TROUBLED LENDER the Co-operative Bank was plunged deeper into crisis today after it revealed it needs to raise another £400m of capital following the discovery of additional costs related to past misconduct and poor legal documentation issues.
The bank, which completed a £1.5bn recapitalisation only three months ago, said the capital raise would take the form of a rights issue, while the discovery of the costs would push it into an underlying pre-tax loss of £1.2bn-£1.3bn for last year.
The biggest contributor to the costs relate to the mis-selling of consumer products and breaches of the Consumer Credit Act. In addition, one-off costs associated with the bank’s separation from the Co-operative Group proved more costly than expected.
It also warned that its tier one capital ratio would drop to 7.2%, only just above the regulatory minimum of 7% and well below its previous guidance of 9%.

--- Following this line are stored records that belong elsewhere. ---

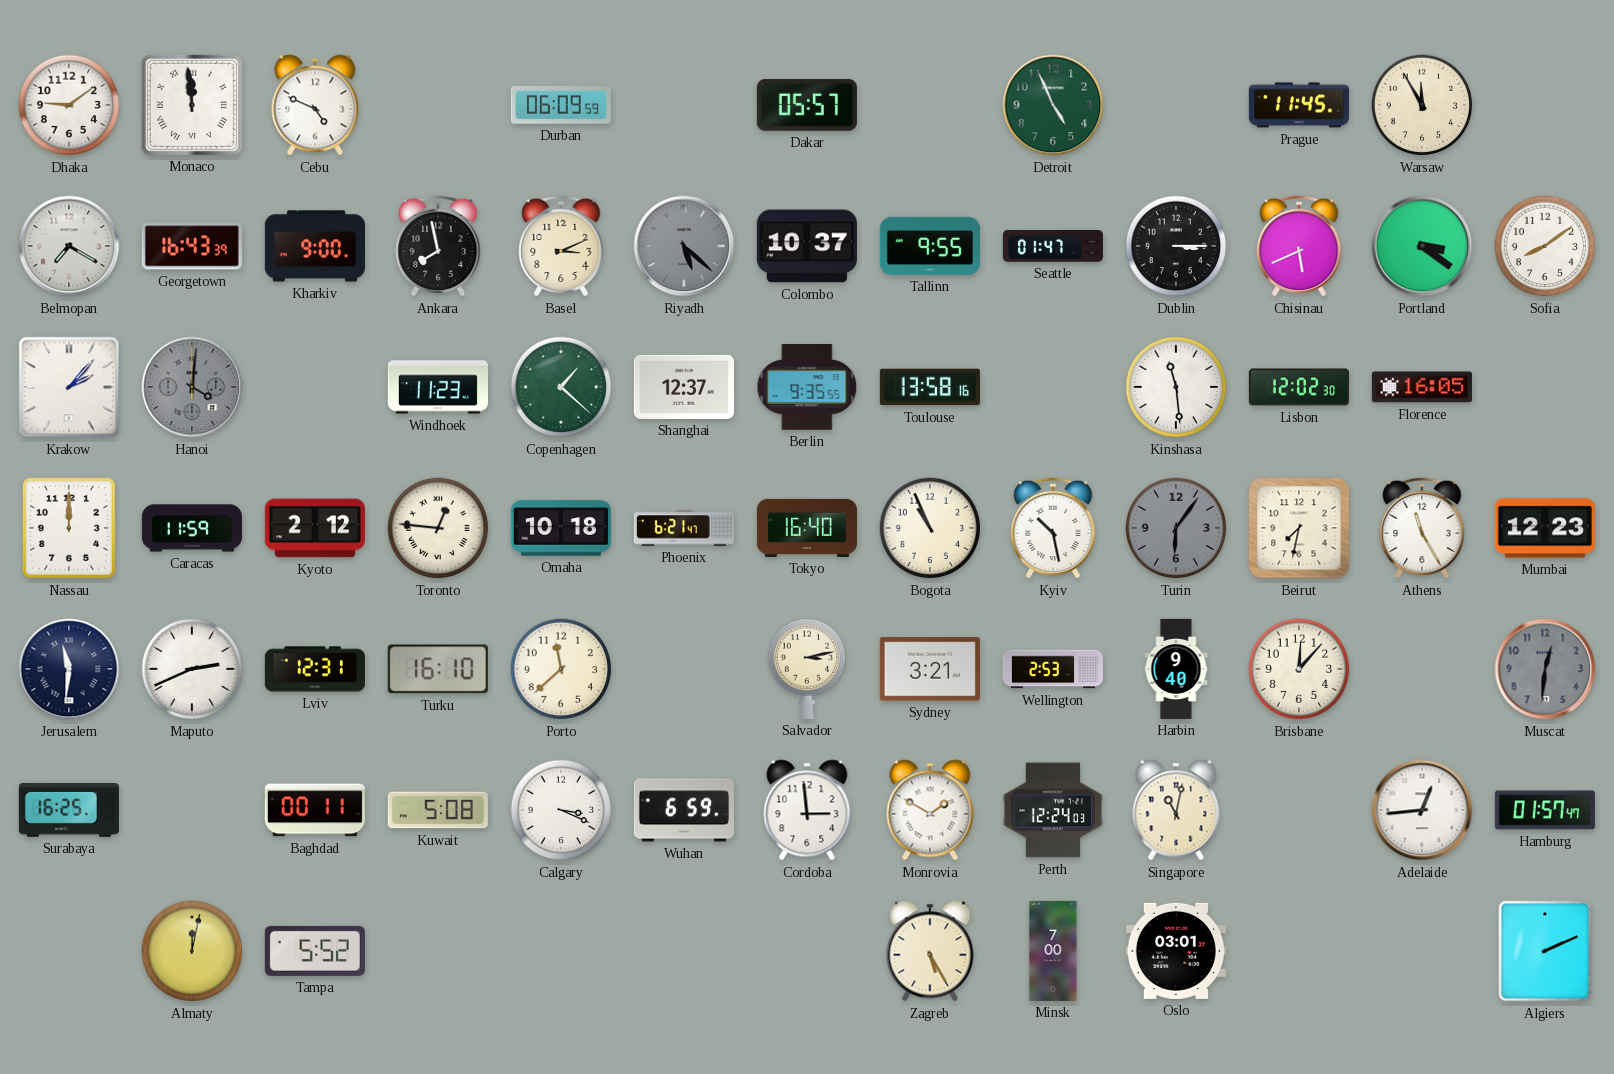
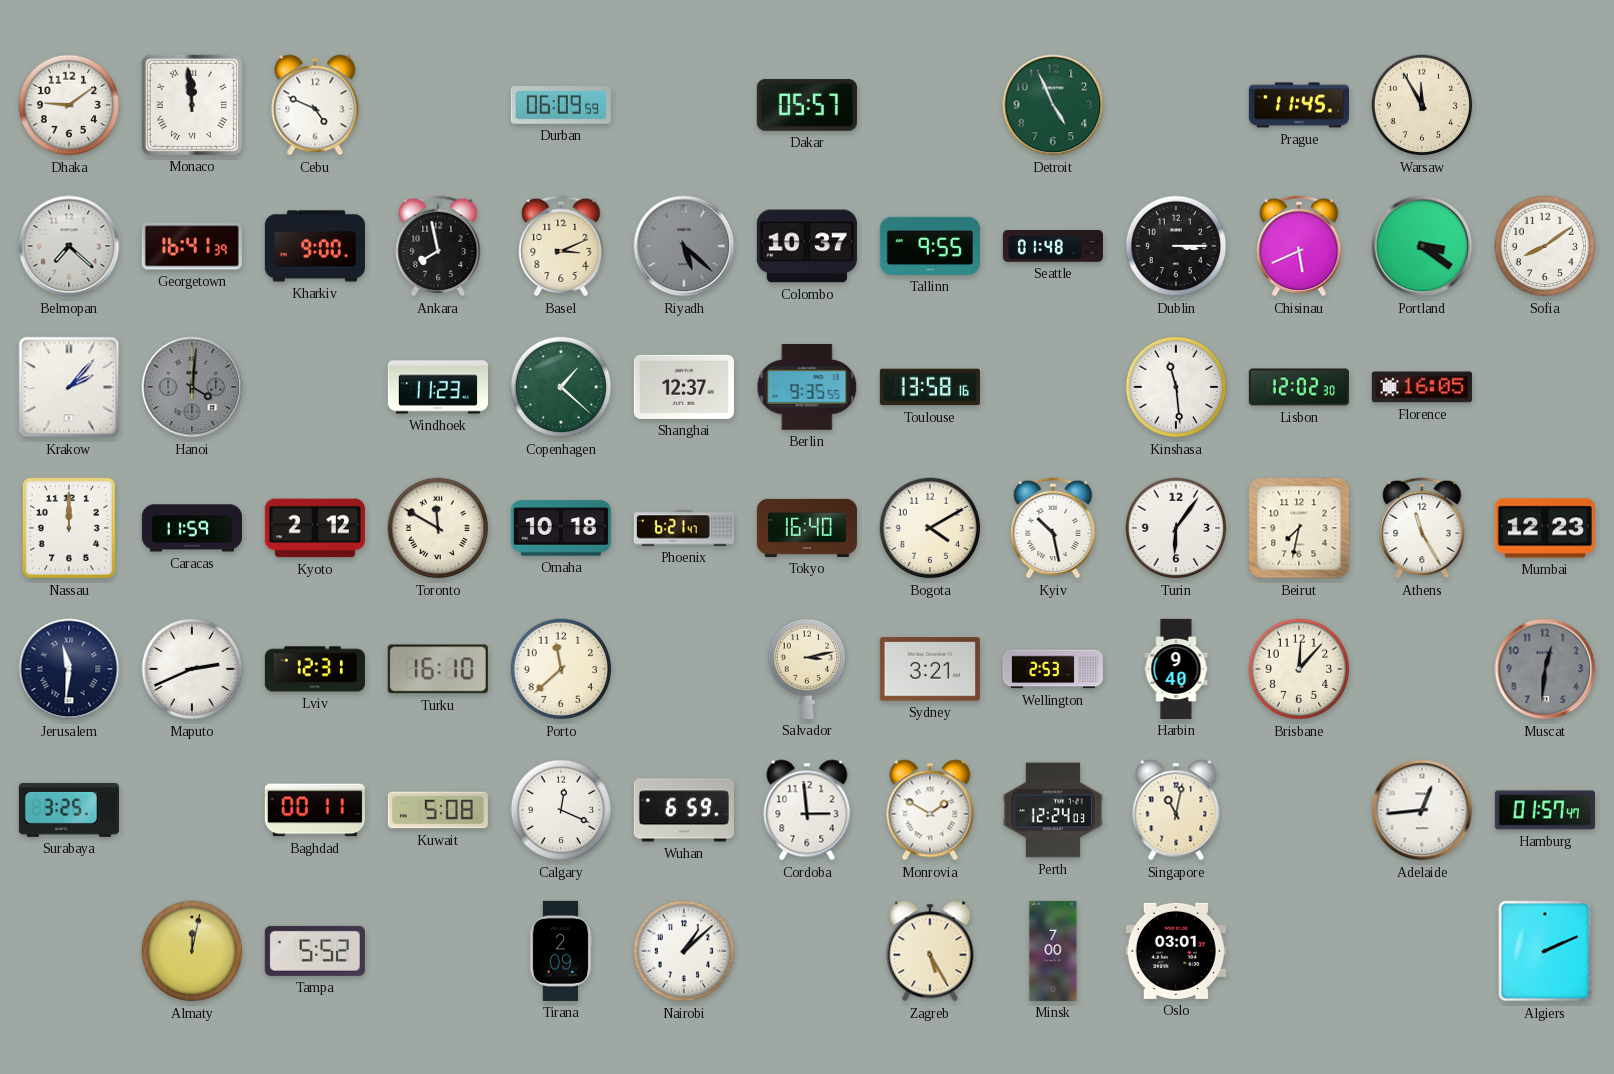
Belmopan: 7:20 -> 7:22
Georgetown: 16:43 -> 16:41
Seattle: 01:47 -> 01:48
Toronto: 12:46 -> 11:50
Bogota: 10:56 -> 4:10
Turin dial: grey -> white
Surabaya: 16:25 -> 3:25
Calgary: 3:19 -> 12:19
Tirana: none -> 2:09
Nairobi: none -> 1:08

“The starting capital position of the bank for the four to five year recovery period is weaker than in the plan announced last year. The proposed capital raise would enable us to reset this starting point and continue with the execution of our original business plan,” said chief executive Niall Booker.
“We have started to simplify the business, reduce costs and de-risk assets as we drive the change needed to return to our roots as a Bank focused on our retail and SME customers. However, there remain significant challenges ahead.”
Booker, the former head of HSBC’s North American operations, was brought in to lead the bank last year after a £1.5bn black hole forced the lender into rescue plan that saw the Co-op Group’s stake in the bank cut to 30%.
Earlier this month, Co-op Group chief financial officer Richard Pennycook took over as interim boss of the mutual after its chief executive Euan Sutherland quit amid claims the organisation’s board had become ungovernable.